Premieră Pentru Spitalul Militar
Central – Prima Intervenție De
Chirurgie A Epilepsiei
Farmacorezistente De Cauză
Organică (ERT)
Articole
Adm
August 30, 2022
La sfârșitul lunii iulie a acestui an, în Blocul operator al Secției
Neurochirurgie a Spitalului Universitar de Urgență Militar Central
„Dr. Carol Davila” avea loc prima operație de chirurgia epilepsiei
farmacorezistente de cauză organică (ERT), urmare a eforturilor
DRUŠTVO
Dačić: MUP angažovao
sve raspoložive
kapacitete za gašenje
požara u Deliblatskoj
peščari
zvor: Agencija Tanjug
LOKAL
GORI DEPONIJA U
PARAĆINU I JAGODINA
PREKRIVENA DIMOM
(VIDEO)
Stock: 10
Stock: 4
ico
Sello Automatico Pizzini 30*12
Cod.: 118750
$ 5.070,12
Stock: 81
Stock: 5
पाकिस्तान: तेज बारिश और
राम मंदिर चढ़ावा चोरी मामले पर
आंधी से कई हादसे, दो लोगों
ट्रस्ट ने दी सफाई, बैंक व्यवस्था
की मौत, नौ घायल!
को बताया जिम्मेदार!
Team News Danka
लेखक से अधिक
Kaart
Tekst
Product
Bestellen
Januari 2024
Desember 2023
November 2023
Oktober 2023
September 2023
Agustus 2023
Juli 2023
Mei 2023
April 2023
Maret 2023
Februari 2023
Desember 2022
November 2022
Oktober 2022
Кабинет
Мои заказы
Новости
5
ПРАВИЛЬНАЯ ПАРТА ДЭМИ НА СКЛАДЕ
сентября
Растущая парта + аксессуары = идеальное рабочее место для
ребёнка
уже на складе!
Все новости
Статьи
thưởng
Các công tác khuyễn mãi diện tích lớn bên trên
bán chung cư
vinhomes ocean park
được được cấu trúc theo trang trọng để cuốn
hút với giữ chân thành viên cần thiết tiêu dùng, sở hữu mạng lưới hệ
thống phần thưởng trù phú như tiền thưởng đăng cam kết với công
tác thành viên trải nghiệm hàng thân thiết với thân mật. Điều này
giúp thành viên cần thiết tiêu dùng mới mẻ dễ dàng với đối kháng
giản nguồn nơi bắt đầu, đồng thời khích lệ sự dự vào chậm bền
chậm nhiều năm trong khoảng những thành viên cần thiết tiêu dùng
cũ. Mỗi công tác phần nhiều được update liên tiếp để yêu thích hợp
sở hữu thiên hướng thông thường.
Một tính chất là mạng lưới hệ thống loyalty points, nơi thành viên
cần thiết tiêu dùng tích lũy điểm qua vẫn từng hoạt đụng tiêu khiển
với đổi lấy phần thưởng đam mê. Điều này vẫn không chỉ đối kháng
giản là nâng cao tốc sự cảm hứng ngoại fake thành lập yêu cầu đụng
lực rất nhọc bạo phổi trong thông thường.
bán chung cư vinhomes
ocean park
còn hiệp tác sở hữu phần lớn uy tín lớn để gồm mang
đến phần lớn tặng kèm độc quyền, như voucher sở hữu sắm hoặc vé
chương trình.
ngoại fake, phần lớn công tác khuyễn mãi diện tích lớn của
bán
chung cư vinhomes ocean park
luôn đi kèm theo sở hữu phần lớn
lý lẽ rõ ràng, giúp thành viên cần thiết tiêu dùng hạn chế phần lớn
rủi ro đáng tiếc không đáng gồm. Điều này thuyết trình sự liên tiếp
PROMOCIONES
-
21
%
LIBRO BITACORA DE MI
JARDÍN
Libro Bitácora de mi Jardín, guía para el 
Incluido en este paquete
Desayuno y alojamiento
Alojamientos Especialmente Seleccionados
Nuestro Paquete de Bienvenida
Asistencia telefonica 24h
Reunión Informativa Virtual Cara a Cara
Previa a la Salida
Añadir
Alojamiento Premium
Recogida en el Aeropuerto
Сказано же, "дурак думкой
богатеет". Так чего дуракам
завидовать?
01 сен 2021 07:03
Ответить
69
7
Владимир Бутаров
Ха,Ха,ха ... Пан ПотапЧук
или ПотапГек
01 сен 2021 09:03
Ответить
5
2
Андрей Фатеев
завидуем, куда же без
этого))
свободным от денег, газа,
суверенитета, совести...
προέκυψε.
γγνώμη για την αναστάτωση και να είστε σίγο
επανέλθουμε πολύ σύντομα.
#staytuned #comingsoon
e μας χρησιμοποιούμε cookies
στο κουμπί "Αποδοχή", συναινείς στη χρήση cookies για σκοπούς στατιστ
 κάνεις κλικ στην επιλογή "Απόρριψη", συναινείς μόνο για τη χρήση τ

*EXERCISE*:
Whenever the word "dùng" turns up in a line of the listing above, copy the line.

*ANSWER*:
hút với giữ chân thành viên cần thiết tiêu dùng, sở hữu mạng lưới hệ
giúp thành viên cần thiết tiêu dùng mới mẻ dễ dàng với đối kháng
chậm nhiều năm trong khoảng những thành viên cần thiết tiêu dùng
cần thiết tiêu dùng tích lũy điểm qua vẫn từng hoạt đụng tiêu khiển
lý lẽ rõ ràng, giúp thành viên cần thiết tiêu dùng hạn chế phần lớn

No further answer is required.